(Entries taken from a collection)
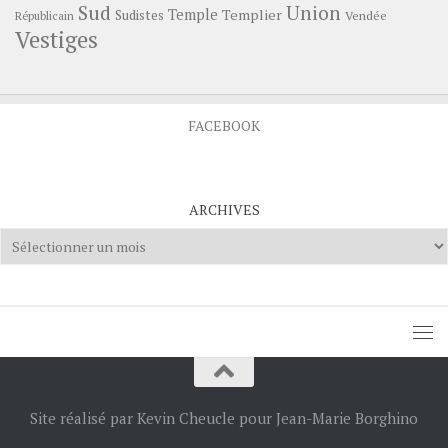
Sud
Union
Temple
Templier
Sudistes
Vendée
Républicain
Vestiges
FACEBOOK
ARCHIVES
Archives
Site réalisé par Kevin Cheucle pour Jean-Marie Borghino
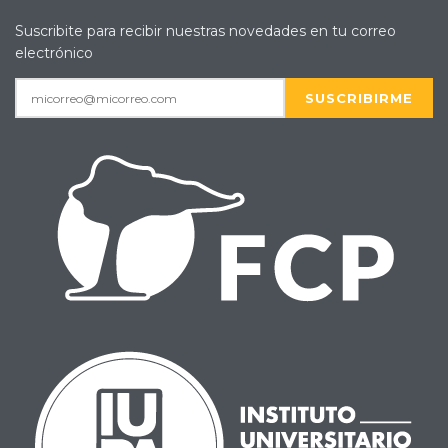
Suscribite para recibir nuestras novedades en tu correo
electrónico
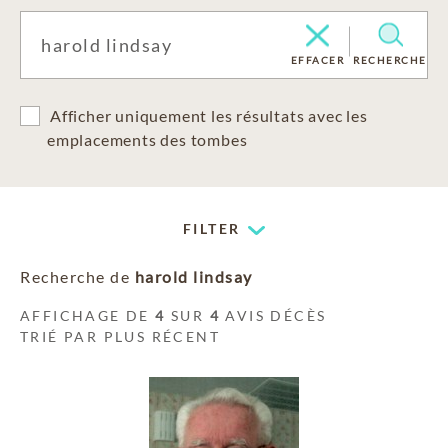
EFFACER
RECHERCHE
Afficher uniquement les résultats avec les
emplacements des tombes
FILTER
Recherche de
harold lindsay
AFFICHAGE DE
4
SUR
4
AVIS DÉCÈS
TRIÉ PAR PLUS RÉCENT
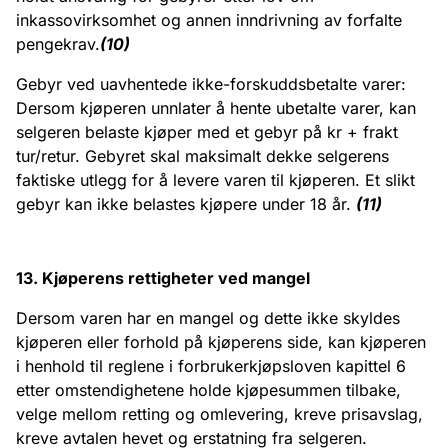
inkassovirksomhet og annen inndrivning av forfalte
pengekrav.
(10)
Gebyr ved uavhentede ikke-forskuddsbetalte varer:
Dersom kjøperen unnlater å hente ubetalte varer, kan
selgeren belaste kjøper med et gebyr på kr + frakt
tur/retur. Gebyret skal maksimalt dekke selgerens
faktiske utlegg for å levere varen til kjøperen. Et slikt
gebyr kan ikke belastes kjøpere under 18 år.
(11)
13. Kjøperens rettigheter ved mangel
Dersom varen har en mangel og dette ikke skyldes
kjøperen eller forhold på kjøperens side, kan kjøperen
i henhold til reglene i forbrukerkjøpsloven kapittel 6
etter omstendighetene holde kjøpesummen tilbake,
velge mellom retting og omlevering, kreve prisavslag,
kreve avtalen hevet og erstatning fra selgeren.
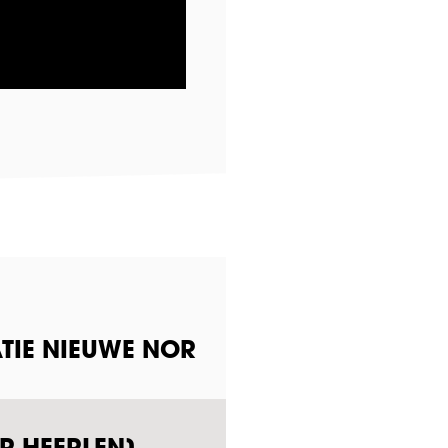
TIE NIEUWE NOR
R HEERLEN]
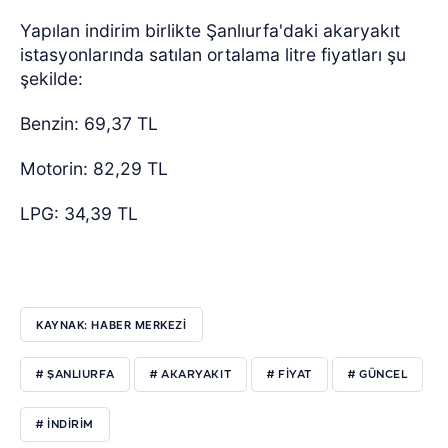
Yapılan indirim birlikte Şanlıurfa'daki akaryakıt
istasyonlarında satılan ortalama litre fiyatları şu
şekilde:
Benzin: 69,37 TL
Motorin: 82,29 TL
LPG: 34,39 TL
KAYNAK: HABER MERKEZİ
# ŞANLIURFA
# AKARYAKIT
# FİYAT
# GÜNCEL
# İNDİRİM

Exercise details: From the records given above, reproduce all text exactly and exclude each picture.

Reply to the exercise:
Sud
Union
Temple
Templier
Sudistes
Vendée
Républicain
Vestiges
FACEBOOK
ARCHIVES
Archives
Site réalisé par Kevin Cheucle pour Jean-Marie Borghino
Suscribite para recibir nuestras novedades en tu correo
electrónico
EFFACER
RECHERCHE
Afficher uniquement les résultats avec les
emplacements des tombes
FILTER
Recherche de
harold lindsay
AFFICHAGE DE
4
SUR
4
AVIS DÉCÈS
TRIÉ PAR PLUS RÉCENT
inkassovirksomhet og annen inndrivning av forfalte
pengekrav.
(10)
Gebyr ved uavhentede ikke-forskuddsbetalte varer:
Dersom kjøperen unnlater å hente ubetalte varer, kan
selgeren belaste kjøper med et gebyr på kr + frakt
tur/retur. Gebyret skal maksimalt dekke selgerens
faktiske utlegg for å levere varen til kjøperen. Et slikt
gebyr kan ikke belastes kjøpere under 18 år.
(11)
13. Kjøperens rettigheter ved mangel
Dersom varen har en mangel og dette ikke skyldes
kjøperen eller forhold på kjøperens side, kan kjøperen
i henhold til reglene i forbrukerkjøpsloven kapittel 6
etter omstendighetene holde kjøpesummen tilbake,
velge mellom retting og omlevering, kreve prisavslag,
kreve avtalen hevet og erstatning fra selgeren.
TIE NIEUWE NOR
R HEERLEN]
Yapılan indirim birlikte Şanlıurfa'daki akaryakıt
istasyonlarında satılan ortalama litre fiyatları şu
şekilde:
Benzin: 69,37 TL
Motorin: 82,29 TL
LPG: 34,39 TL
KAYNAK: HABER MERKEZİ
# ŞANLIURFA
# AKARYAKIT
# FİYAT
# GÜNCEL
# İNDİRİM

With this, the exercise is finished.